In the nineteenth century, several discoveries broadened scholarly comprehension, and eventually popular understanding, of Gnosticism. An ancient work of the Christian Hippolytus, Refutationof All Heresies, lost for centuries, was discovered in 1842 in a Greek monastery. This work, of course, quoted many heretics, including Gnostics. More important to many was the rediscovery (in the British Museum) and then translation of Pistis Sophia (into English in 1896), a probably third-century work in which Mary Mag-dalene — and Mary, the mother of Jesus, by the way — figure prominently in dialogue with Christ. Snippets of other Gnostic texts existed, but the real revolution in this area came in 1945 with the discovery in Egypt of the Nag Hammadi library, a collection of Coptic texts, bound in leather, and dating from the late fourth and early fifth centuries, that included many Gnostic works (as well as a partial copy of Plato’s Republic).

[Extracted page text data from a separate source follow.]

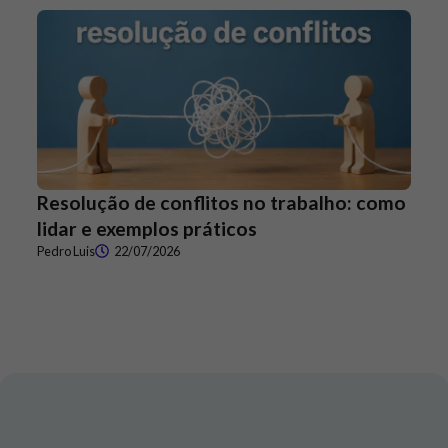
Resolução de conflitos no trabalho: como
lidar e exemplos práticos
Pedro Luis
22/07/2026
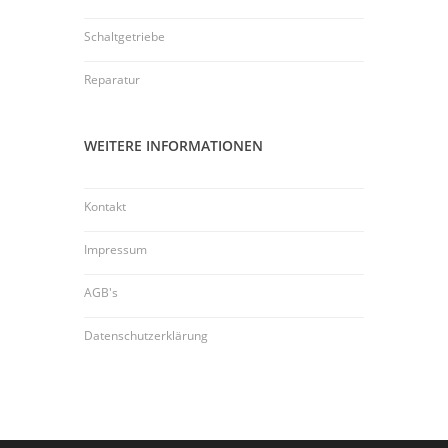
Schaltgetriebe
Reparatur
WEITERE INFORMATIONEN
Kontakt
Impressum
AGB's
Datenschutzerklärung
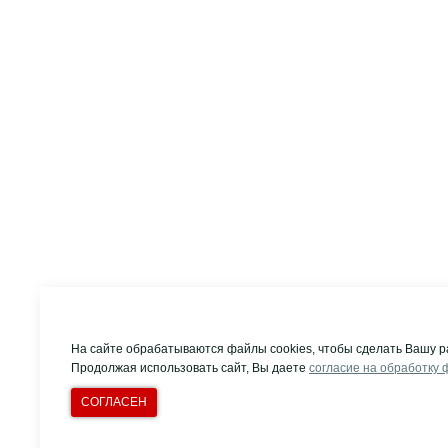
На сайте обрабатываются файлы cookies, чтобы сделать Вашу р
Продолжая использовать сайт, Вы даете
согласие на обработку 
СОГЛАСЕН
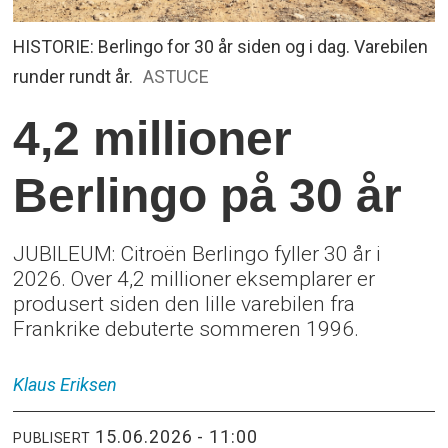
HISTORIE: Berlingo for 30 år siden og i dag. Varebilen
runder rundt år.
ASTUCE
4,2 millioner
Berlingo på 30 år
JUBILEUM: Citroën Berlingo fyller 30 år i
2026. Over 4,2 millioner eksemplarer er
produsert siden den lille varebilen fra
Frankrike debuterte sommeren 1996.
Klaus
Eriksen
15.06.2026 - 11:00
PUBLISERT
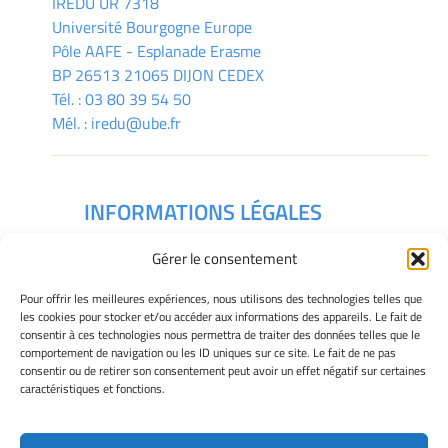
IREDU
UR 7318
Université Bourgogne Europe
Pôle AAFE - Esplanade Erasme
BP 26513 21065 DIJON CEDEX
Tél. :
03 80 39 54 50
Mél. :
iredu@ube.fr
INFORMATIONS LÉGALES
Mentions légales
Gérer le consentement
Gérer mes cookies
Déclaration de confidentialité
Pour offrir les meilleures expériences, nous utilisons des technologies telles que
Politique des cookies
les cookies pour stocker et/ou accéder aux informations des appareils. Le fait de
consentir à ces technologies nous permettra de traiter des données telles que le
Avertissement
comportement de navigation ou les ID uniques sur ce site. Le fait de ne pas
consentir ou de retirer son consentement peut avoir un effet négatif sur certaines
caractéristiques et fonctions.
Télécharger le plan des campus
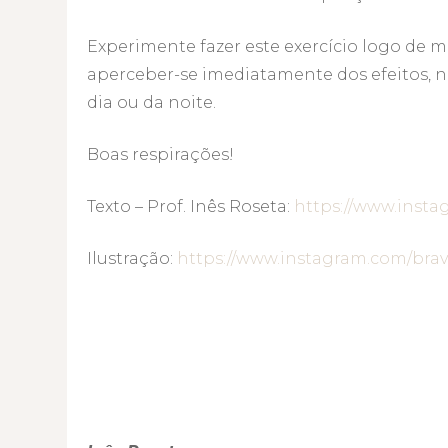
Experimente fazer este exercício logo de 
aperceber-se imediatamente dos efeitos, n
dia ou da noite.
Boas respirações!
Texto – Prof. Inês Roseta:
https://www.insta
Ilustração:
https://www.instagram.com/bra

Hidden in jars and stored in caves, it is thought that the library belonged to a Gnostic Christian monastery.

The Nag Hammadi collection contains fifty texts in thirteen codices (a form of book), three of which — the Gospel of Philip, the Gospel of Thomas, and the Dialogue of the Savior — are of interest to those intrigued with Mary Magdalene. Other Gnostic texts believed to mention Mary Magdalene, and found outside the Nag Hammadi library, are the Gospel of Mary and the Pistis Sophia. These texts emerged from different periods and reflect different strands of Gnosticism. All are discussions between Jesus and various other figures, mostly about the nature of the soul, the after-life, and the end of time. Let’s take a brief look at how each of them treats the figure called “Mary.”

Pistis Sophia (third century)


This work consists of extensive dialogues between Jesus, who has been on earth teaching for eleven years since the Crucifixion, and others, including women. Mary, his mother, takes an enormous role, and several times a “Mary,” not explicitly identified as either his mother or anyone else, including Mary of Magdala, is mentioned and praised for her understanding, and is even the subject of envy by other disciples.

The Gospel of Philip (third century)


This work is made up of dialogues and sayings of Jesus in conversation with his disciples. It mentions the Magdalene, “who was called his companion,” along with “Mary his mother and her sister,” as three who “always walked with the Lord.” The passage, quite provocative to some, ends with the sentence, “His sister and his mother and his companion were each a Mary.”
This work also contains the passage describing Jesus as kissing Mary Magdalene often and the rest of the disciples disapproving,asking, “Why do you love her more than all of us?” Jesus’ answer is obscure, but implies that she is more enlightened than they are. Those who see this kiss bestowed by Jesus as an expression of a unique companionate relationship are missing the point in a big way. In Gnosticism, the kiss is symbolic. As one scholar points out: “The Logos lives in those whom he has kissed, hence the disciples’ jealousy, for they are not yet worthy of the kiss” (Jorunn Jacob-sen Buckley, quoted in The Making of the Magdalen: Preaching and Popular Devotion in the Later Middle Ages, by Katherine Ludwig Jansen [Princeton University Press, 2000], p. 27).

The Gospel of Thomas (third century)


This, the most well-known of all the Gnostic writings, is a collection of sayings, many of which are also found in the canonical Gospels, but with a heavy dose of the androgynous themes that contemporary readers find so appealing. A “Mary” is mentioned once (the other female character is a “Salome”), as Peter asks Jesus to make her leave. Jesus, in a passage that is not often quoted by modern fans of this gospel, says, “I myself will lead her in order to make her male, so that she too may become a living spirit resembling you males. For every woman who will make herself male will enter the kingdom of heaven.”

The Gospel of Mary (third century)


This is another dialogue, this time beginning with Jesus but ending with a “Mary,” who is identified as the one Jesus loved “more than the rest of the women” and as the primary teacher, in a rather subtle competition, it seems, with Peter.